A five kg box is pulled along a frictionless surface by a string just capable of suspending a 15 kg mass at rest. What is the maximum acceleration that can be given to the box?
To find the maximum acceleration that can be given to the box, we need to consider the relationship between the force applied to the box and the mass of the box.
First, let's determine the maximum force that can be applied to the box. The maximum force is equal to the weight of the suspended mass, which is given as 15 kg. The weight is calculated by multiplying the mass (15 kg) by the acceleration due to gravity (9.8 m/s^2):
Weight = mass × acceleration due to gravity
Weight = 15 kg × 9.8 m/s^2
Weight = 147 N
Since the string is just capable of suspending the 15 kg mass at rest, the maximum force that can be applied to the box is also 147 N.

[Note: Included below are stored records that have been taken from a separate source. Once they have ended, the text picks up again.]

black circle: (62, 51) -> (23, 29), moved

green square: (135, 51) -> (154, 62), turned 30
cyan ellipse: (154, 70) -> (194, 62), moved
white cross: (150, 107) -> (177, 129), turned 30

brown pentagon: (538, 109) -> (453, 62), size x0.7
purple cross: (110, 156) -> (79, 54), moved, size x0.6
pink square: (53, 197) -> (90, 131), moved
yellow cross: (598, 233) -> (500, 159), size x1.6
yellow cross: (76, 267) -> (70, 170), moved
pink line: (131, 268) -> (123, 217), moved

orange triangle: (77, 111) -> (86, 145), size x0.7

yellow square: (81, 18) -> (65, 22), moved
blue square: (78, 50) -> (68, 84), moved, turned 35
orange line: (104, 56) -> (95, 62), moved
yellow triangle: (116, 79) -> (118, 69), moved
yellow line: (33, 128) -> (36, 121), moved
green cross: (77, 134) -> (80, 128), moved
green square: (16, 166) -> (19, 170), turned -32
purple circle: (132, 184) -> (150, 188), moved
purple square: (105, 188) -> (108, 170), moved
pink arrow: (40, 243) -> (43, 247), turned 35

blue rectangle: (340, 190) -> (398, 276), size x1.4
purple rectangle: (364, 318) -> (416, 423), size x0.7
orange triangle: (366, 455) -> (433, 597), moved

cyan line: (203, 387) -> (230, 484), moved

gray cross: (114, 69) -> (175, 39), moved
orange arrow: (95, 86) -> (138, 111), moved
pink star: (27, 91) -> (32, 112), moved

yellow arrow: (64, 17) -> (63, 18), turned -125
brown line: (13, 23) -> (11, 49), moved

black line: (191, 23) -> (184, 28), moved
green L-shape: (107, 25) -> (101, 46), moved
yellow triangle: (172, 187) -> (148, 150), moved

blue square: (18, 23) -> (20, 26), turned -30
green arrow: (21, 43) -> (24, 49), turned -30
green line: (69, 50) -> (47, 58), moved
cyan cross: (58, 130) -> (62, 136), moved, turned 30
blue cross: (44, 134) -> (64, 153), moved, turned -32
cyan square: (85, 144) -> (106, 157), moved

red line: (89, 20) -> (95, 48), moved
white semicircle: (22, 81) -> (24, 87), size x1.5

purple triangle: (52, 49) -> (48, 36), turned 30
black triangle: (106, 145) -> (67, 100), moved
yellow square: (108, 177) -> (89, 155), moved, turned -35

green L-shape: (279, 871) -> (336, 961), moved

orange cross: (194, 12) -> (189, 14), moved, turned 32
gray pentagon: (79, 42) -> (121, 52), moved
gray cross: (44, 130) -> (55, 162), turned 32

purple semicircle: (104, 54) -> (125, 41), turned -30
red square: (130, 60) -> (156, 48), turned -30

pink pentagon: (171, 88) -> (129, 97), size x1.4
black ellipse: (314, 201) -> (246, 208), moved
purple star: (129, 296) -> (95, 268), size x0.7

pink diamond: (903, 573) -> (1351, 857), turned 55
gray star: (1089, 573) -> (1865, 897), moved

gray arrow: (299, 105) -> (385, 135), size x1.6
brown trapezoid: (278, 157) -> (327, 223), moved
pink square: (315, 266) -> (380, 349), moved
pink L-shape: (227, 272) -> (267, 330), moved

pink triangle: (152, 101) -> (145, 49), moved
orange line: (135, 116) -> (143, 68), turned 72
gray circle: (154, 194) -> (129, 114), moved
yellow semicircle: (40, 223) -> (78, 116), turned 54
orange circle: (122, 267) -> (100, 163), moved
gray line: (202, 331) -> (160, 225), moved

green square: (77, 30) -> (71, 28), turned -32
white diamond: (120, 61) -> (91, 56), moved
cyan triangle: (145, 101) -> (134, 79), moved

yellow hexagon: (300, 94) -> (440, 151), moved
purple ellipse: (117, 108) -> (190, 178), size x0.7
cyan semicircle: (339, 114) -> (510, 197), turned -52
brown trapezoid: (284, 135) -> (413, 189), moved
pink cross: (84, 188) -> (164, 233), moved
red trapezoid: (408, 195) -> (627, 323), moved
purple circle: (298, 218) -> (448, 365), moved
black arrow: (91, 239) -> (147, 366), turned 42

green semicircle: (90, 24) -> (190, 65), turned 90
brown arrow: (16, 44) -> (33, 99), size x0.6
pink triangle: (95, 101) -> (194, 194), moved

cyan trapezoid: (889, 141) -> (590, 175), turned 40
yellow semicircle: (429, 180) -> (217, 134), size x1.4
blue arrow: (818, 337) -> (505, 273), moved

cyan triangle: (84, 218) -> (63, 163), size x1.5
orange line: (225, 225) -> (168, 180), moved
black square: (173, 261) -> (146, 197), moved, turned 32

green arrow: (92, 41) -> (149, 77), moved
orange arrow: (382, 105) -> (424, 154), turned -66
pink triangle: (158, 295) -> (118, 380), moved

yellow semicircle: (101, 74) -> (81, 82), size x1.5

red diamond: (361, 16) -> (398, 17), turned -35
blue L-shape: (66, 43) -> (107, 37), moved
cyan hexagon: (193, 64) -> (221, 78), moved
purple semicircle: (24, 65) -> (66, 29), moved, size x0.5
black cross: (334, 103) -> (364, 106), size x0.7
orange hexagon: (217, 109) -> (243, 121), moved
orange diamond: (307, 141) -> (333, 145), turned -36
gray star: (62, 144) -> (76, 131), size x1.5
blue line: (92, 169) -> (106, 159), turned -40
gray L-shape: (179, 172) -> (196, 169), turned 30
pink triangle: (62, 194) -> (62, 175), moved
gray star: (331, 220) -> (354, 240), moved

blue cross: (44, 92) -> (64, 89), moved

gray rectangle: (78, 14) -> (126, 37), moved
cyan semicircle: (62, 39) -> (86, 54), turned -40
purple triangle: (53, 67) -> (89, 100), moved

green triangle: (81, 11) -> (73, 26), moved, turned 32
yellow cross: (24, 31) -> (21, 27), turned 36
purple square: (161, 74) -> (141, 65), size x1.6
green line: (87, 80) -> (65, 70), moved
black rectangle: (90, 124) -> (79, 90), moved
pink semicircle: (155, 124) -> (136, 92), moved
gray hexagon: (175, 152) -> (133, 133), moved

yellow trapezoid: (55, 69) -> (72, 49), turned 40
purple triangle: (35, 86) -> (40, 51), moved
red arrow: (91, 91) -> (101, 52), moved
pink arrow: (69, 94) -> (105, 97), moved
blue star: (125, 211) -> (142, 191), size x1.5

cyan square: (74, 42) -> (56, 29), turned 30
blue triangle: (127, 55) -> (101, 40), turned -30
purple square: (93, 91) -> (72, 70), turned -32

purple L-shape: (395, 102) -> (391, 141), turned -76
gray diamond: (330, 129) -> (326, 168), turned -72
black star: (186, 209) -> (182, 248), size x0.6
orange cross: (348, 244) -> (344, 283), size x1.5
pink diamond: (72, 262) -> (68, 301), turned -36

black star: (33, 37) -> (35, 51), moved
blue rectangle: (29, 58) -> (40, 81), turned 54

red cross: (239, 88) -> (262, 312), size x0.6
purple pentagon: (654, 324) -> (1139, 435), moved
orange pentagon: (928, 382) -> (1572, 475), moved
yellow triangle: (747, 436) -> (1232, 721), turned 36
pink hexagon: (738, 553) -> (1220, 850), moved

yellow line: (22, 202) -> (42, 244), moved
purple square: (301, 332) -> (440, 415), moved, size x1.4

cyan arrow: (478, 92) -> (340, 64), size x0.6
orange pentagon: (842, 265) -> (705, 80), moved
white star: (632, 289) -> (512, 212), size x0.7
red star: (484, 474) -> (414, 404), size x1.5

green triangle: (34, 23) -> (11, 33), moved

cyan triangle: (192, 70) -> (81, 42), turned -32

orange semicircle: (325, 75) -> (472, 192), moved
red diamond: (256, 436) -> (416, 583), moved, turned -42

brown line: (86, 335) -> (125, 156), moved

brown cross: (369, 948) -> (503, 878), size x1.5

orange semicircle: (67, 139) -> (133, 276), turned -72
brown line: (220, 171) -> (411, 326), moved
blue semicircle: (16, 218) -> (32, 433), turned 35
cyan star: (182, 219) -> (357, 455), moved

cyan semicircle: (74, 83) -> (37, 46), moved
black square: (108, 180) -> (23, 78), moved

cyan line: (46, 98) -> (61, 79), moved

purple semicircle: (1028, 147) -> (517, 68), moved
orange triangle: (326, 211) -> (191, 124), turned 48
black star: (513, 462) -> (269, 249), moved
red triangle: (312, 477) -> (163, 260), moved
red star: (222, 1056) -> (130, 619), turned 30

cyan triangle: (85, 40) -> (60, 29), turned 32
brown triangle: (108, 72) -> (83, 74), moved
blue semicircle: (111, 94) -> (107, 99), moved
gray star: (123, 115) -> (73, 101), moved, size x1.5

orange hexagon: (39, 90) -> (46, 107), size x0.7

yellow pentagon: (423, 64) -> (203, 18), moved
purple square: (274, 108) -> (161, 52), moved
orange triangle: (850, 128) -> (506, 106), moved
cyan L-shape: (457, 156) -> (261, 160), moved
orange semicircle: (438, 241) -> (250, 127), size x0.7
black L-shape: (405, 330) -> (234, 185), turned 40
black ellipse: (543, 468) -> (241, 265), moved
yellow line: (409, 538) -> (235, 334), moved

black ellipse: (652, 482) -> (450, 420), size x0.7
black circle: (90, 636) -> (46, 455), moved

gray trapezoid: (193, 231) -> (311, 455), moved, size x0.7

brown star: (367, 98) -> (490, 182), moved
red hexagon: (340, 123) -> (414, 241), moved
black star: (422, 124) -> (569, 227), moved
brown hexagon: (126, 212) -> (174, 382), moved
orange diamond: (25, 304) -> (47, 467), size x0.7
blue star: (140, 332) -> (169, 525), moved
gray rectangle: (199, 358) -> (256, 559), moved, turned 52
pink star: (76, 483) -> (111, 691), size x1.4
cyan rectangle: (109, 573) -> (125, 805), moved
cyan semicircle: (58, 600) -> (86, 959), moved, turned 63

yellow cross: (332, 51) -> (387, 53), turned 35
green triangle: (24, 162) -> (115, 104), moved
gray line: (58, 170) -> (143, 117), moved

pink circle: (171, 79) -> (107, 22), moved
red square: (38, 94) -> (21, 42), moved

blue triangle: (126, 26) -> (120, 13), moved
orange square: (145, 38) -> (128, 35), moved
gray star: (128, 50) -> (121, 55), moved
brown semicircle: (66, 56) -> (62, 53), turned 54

Next, we need to determine the acceleration of the box. To do this, we'll use Newton's second law of motion, which states that the force applied to an object is equal to the product of its mass and acceleration:
Force = mass × acceleration
In this case, the force applied to the box is the maximum force, which is 147 N, and the mass of the box is 5 kg:
147 N = 5 kg × acceleration
Rearranging the equation to solve for acceleration:
acceleration = 147 N / 5 kg
acceleration ≈ 29.4 m/s^2
Therefore, the maximum acceleration that can be given to the box is approximately 29.4 m/s^2.